_EXTRACTED INFORMATION_

==========

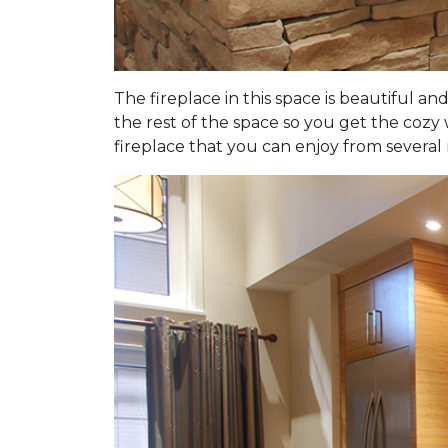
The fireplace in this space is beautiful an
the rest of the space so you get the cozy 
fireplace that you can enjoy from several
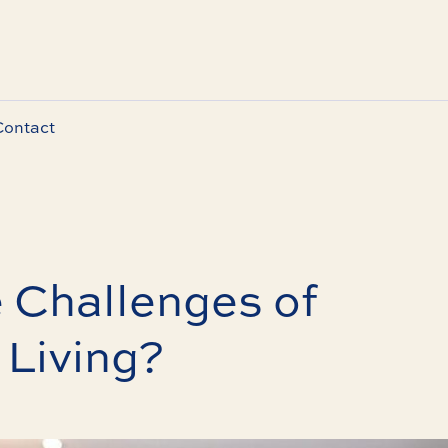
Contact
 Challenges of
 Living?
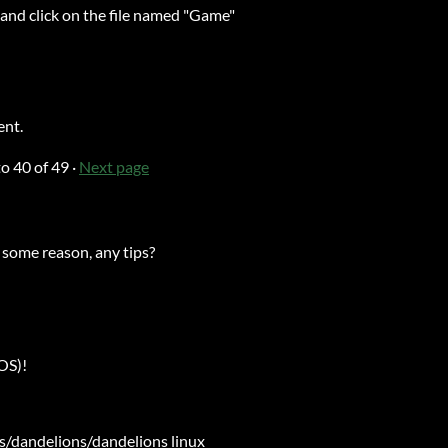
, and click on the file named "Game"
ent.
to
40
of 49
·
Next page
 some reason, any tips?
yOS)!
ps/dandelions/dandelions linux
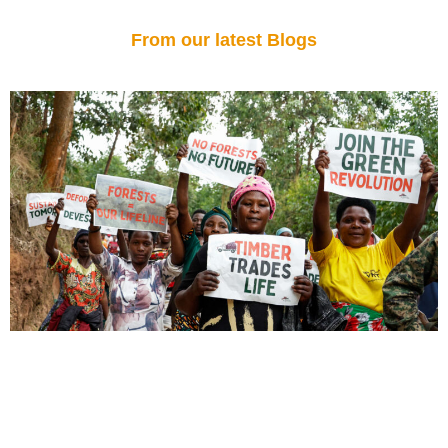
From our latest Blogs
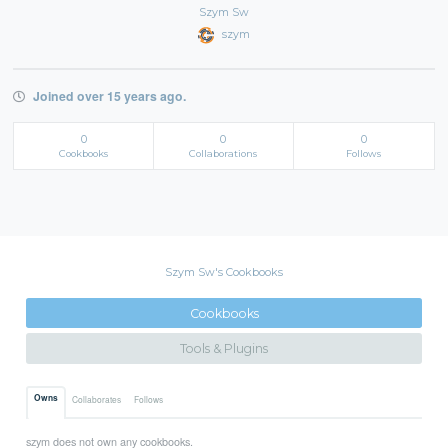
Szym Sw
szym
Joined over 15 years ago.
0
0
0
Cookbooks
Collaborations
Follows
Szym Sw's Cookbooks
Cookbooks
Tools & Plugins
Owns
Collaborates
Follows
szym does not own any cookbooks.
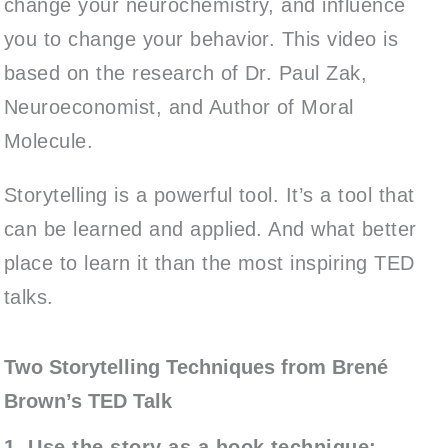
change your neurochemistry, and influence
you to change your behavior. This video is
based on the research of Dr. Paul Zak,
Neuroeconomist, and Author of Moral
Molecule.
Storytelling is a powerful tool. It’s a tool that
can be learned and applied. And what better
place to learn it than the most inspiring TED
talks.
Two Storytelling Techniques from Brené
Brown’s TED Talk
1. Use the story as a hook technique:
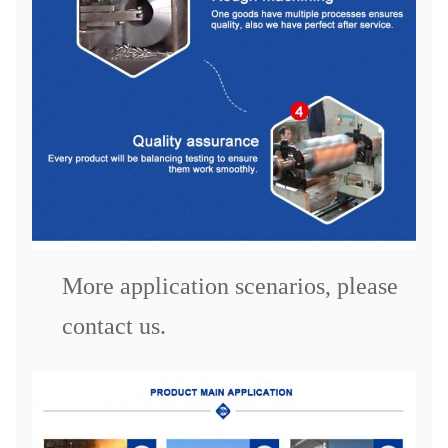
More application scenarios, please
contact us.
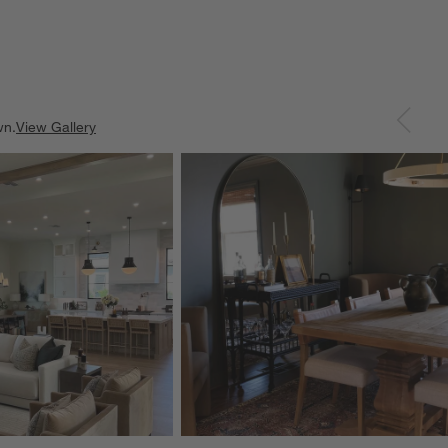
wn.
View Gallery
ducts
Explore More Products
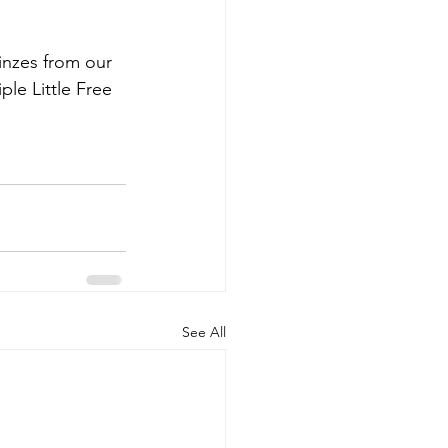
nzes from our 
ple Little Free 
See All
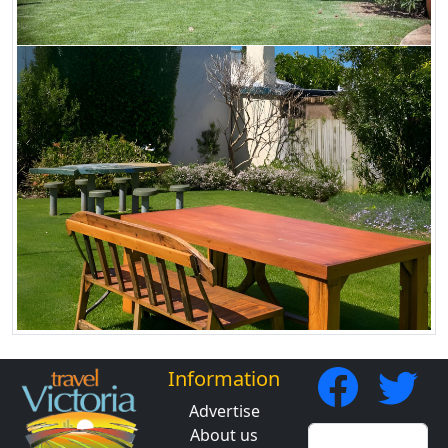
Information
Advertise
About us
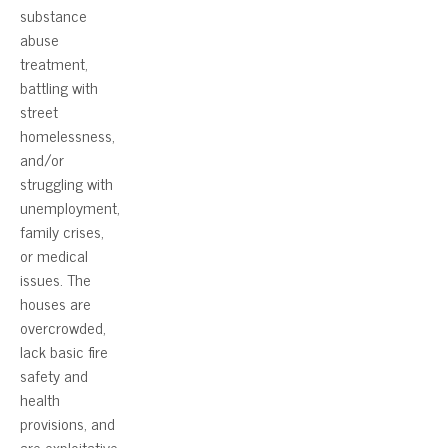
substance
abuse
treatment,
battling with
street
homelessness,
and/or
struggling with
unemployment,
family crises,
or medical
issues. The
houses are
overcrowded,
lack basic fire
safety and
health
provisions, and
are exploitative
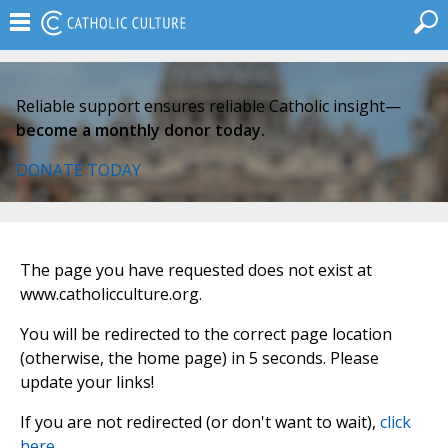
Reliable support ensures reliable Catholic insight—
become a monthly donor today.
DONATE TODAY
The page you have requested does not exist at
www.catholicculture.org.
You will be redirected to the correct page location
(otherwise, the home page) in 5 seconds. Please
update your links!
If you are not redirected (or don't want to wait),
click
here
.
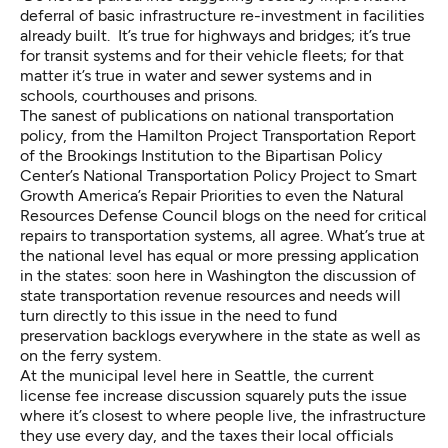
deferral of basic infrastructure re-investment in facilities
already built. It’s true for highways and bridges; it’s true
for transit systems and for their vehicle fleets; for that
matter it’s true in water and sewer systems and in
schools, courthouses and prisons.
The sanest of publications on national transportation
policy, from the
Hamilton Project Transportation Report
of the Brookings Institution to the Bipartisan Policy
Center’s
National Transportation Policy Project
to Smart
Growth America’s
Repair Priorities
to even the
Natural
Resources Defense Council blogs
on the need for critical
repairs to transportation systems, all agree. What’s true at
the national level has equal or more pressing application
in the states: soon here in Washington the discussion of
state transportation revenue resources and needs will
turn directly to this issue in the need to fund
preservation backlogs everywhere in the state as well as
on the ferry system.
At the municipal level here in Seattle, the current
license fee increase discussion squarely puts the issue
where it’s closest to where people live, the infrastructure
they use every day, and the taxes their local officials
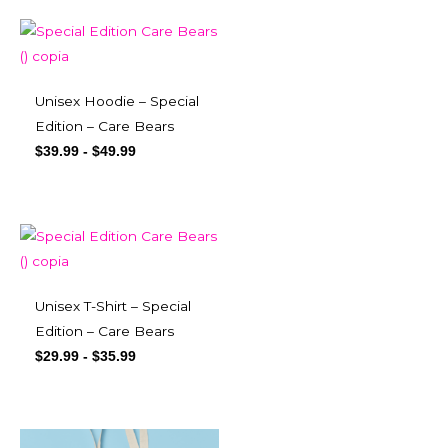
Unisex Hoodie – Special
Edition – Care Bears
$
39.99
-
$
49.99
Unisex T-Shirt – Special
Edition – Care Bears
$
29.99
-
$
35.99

==========

_WORK REQUEST_
Write out all the entries precisely as given, omitting each image.

_ANSWER BELOW_
The fireplace in this space is beautiful an
the rest of the space so you get the cozy 
fireplace that you can enjoy from several
Contact
 Challenges of
 Living?
, and click on the file named "Game"
ent.
to
40
of 49
·
Next page
 some reason, any tips?
yOS)!
ps/dandelions/dandelions linux
From our latest Blogs
Szym Sw
szym
Joined over 15 years ago.
0
0
0
Cookbooks
Collaborations
Follows
Szym Sw's Cookbooks
Cookbooks
Tools & Plugins
Owns
Collaborates
Follows
szym does not own any cookbooks.
change your neurochemistry, and influence
you to change your behavior. This video is
based on the research of Dr. Paul Zak,
Neuroeconomist, and Author of Moral
Molecule.
Storytelling is a powerful tool. It’s a tool that
can be learned and applied. And what better
place to learn it than the most inspiring TED
talks.
Two Storytelling Techniques from Brené
Brown’s TED Talk
1. Use the story as a hook technique:
More application scenarios, please
contact us.
wn.
View Gallery
ducts
Explore More Products
nzes from our 
ple Little Free 
See All
Information
Advertise
About us
substance
abuse
treatment,
battling with
street
homelessness,
and/or
struggling with
unemployment,
family crises,
or medical
issues. The
houses are
overcrowded,
lack basic fire
safety and
health
provisions, and
are exploitative
Reliable support ensures reliable Catholic insight—
become a monthly donor today.
DONATE TODAY
The page you have requested does not exist at
www.catholicculture.org.
You will be redirected to the correct page location
(otherwise, the home page) in 5 seconds. Please
update your links!
If you are not redirected (or don't want to wait),
click
here
.
deferral of basic infrastructure re-investment in facilities
already built. It’s true for highways and bridges; it’s true
for transit systems and for their vehicle fleets; for that
matter it’s true in water and sewer systems and in
schools, courthouses and prisons.
The sanest of publications on national transportation
policy, from the
Hamilton Project Transportation Report
of the Brookings Institution to the Bipartisan Policy
Center’s
National Transportation Policy Project
to Smart
Growth America’s
Repair Priorities
to even the
Natural
Resources Defense Council blogs
on the need for critical
repairs to transportation systems, all agree. What’s true at
the national level has equal or more pressing application
in the states: soon here in Washington the discussion of
state transportation revenue resources and needs will
turn directly to this issue in the need to fund
preservation backlogs everywhere in the state as well as
on the ferry system.
At the municipal level here in Seattle, the current
license fee increase discussion squarely puts the issue
where it’s closest to where people live, the infrastructure
they use every day, and the taxes their local officials
Unisex Hoodie – Special
Edition – Care Bears
$
39.99
-
$
49.99
Unisex T-Shirt – Special
Edition – Care Bears
$
29.99
-
$
35.99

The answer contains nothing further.